*** DATA UNDER STUDY ***

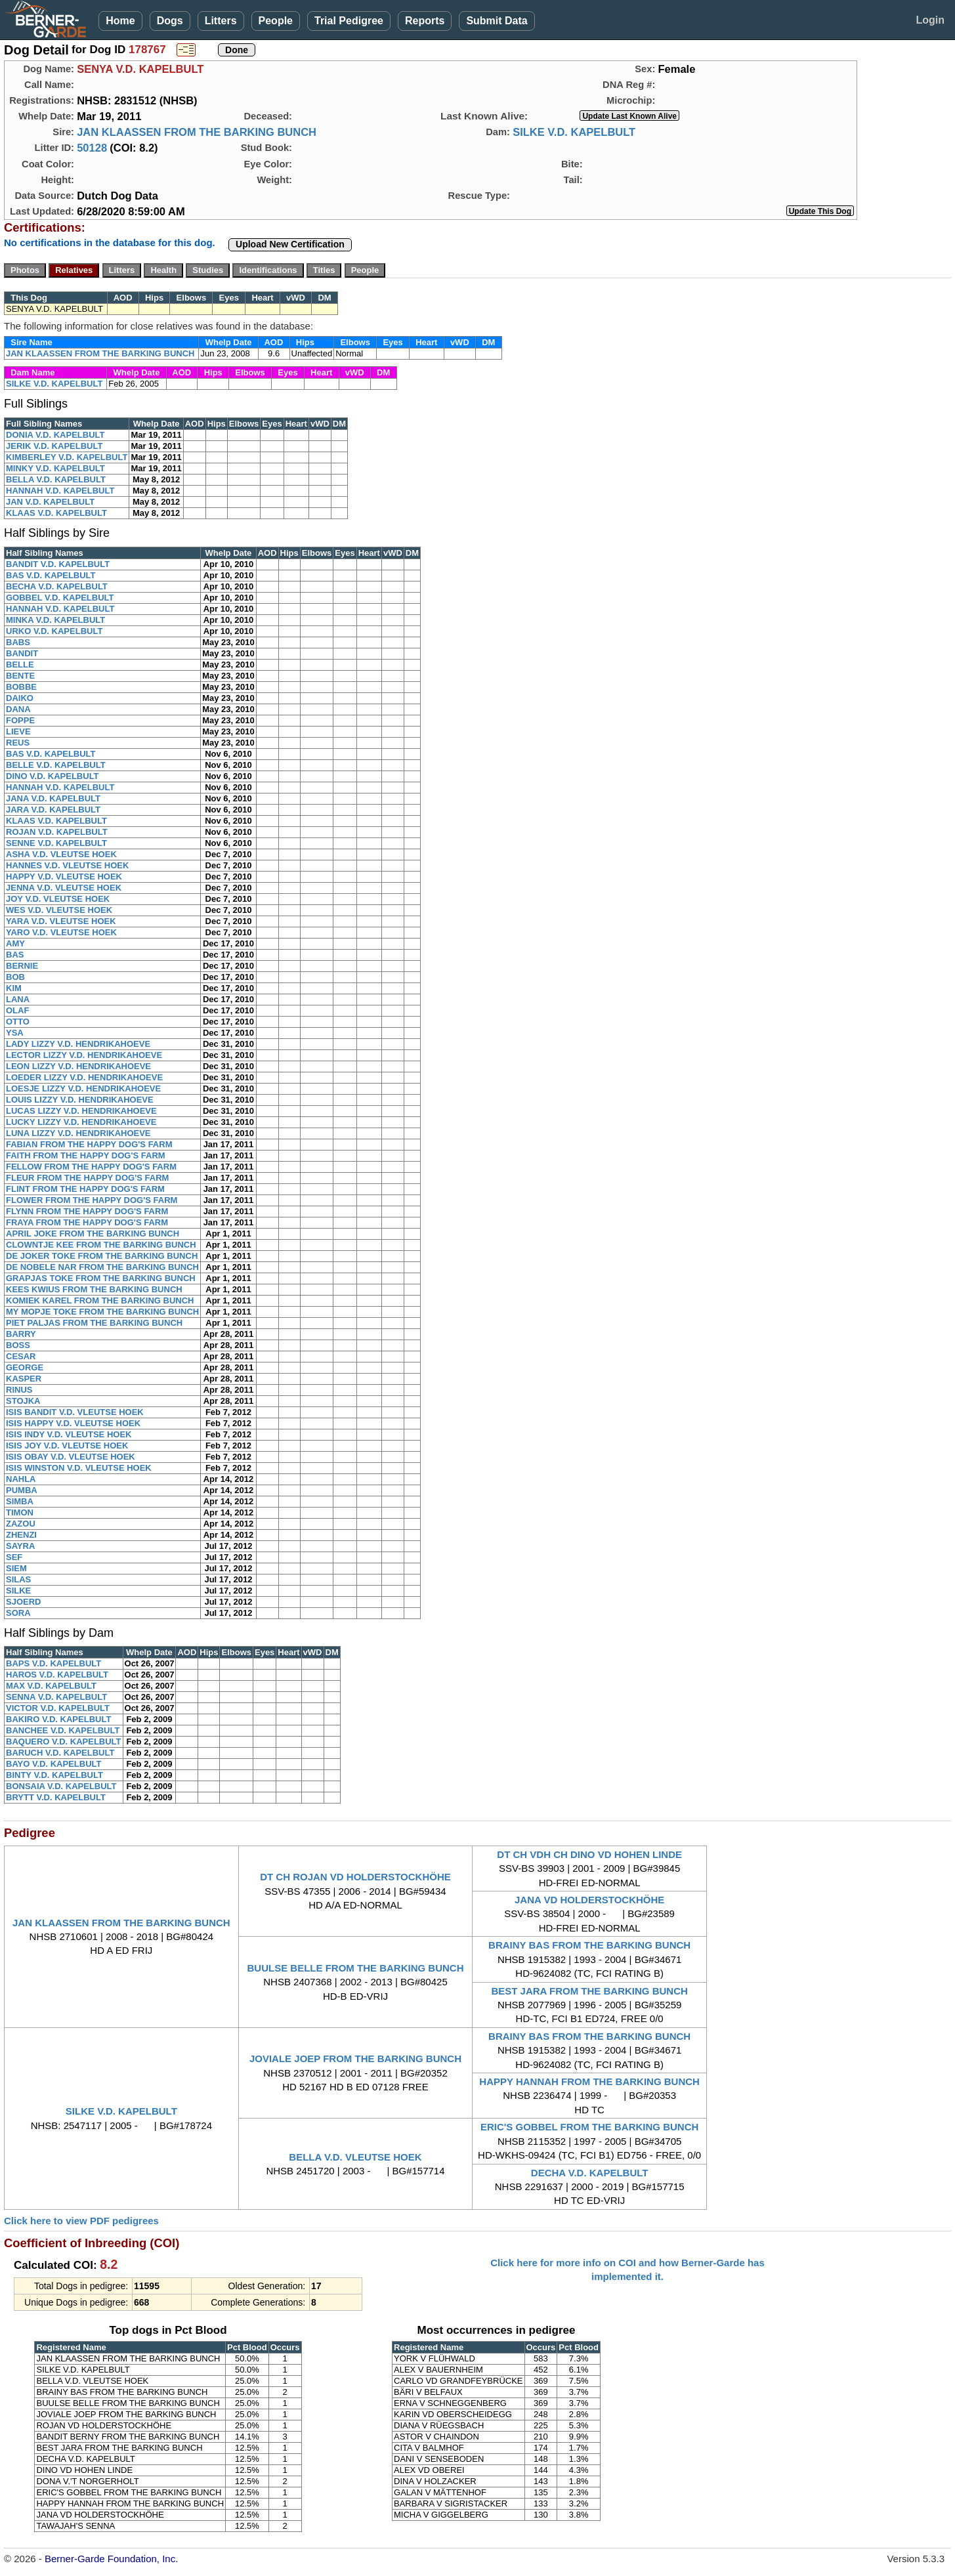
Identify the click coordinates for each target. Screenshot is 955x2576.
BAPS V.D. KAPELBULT (53, 1663)
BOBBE (21, 687)
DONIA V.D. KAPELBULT (55, 435)
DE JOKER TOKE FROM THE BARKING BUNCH (102, 1256)
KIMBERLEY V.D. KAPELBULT (66, 457)
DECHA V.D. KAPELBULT (589, 2172)
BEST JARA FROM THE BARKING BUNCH (589, 1990)
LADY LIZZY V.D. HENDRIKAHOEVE (78, 1044)
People (276, 20)
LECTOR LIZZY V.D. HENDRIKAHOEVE (84, 1055)
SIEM (16, 1568)
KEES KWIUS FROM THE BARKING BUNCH (94, 1289)
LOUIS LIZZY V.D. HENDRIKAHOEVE (80, 1100)
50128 (92, 148)
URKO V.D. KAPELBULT (54, 631)
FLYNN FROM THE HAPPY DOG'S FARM (87, 1211)
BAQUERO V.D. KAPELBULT (63, 1741)
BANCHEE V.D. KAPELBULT (62, 1730)
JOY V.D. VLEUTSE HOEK (58, 899)
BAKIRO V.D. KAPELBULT (58, 1719)
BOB (15, 977)
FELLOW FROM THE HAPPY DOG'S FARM (91, 1167)
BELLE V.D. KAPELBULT (56, 765)
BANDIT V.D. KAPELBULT (58, 564)
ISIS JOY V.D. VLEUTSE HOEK (67, 1445)
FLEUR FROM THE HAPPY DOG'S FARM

*** End of DATA UNDER STUDY ***

• **EXERCISE INSTRUCTIONS**:
Pictures are not part of the copy. Return every record exactly.

• **REPLY**:
Identify the click coordinates for each target. Screenshot is 955x2576.
BAPS V.D. KAPELBULT (53, 1663)
BOBBE (21, 687)
DONIA V.D. KAPELBULT (55, 435)
DE JOKER TOKE FROM THE BARKING BUNCH (102, 1256)
KIMBERLEY V.D. KAPELBULT (66, 457)
DECHA V.D. KAPELBULT (589, 2172)
BEST JARA FROM THE BARKING BUNCH (589, 1990)
LADY LIZZY V.D. HENDRIKAHOEVE (78, 1044)
People (276, 20)
LECTOR LIZZY V.D. HENDRIKAHOEVE (84, 1055)
SIEM (16, 1568)
KEES KWIUS FROM THE BARKING BUNCH (94, 1289)
LOUIS LIZZY V.D. HENDRIKAHOEVE (80, 1100)
50128 (92, 148)
URKO V.D. KAPELBULT (54, 631)
FLYNN FROM THE HAPPY DOG'S FARM (87, 1211)
BAQUERO V.D. KAPELBULT (63, 1741)
BANCHEE V.D. KAPELBULT (62, 1730)
JOY V.D. VLEUTSE HOEK (58, 899)
BAKIRO V.D. KAPELBULT (58, 1719)
BOB (15, 977)
FELLOW FROM THE HAPPY DOG'S FARM (91, 1167)
BELLE V.D. KAPELBULT (56, 765)
BANDIT V.D. KAPELBULT (58, 564)
ISIS JOY V.D. VLEUTSE HOEK (67, 1445)
FLEUR FROM THE HAPPY DOG'S FARM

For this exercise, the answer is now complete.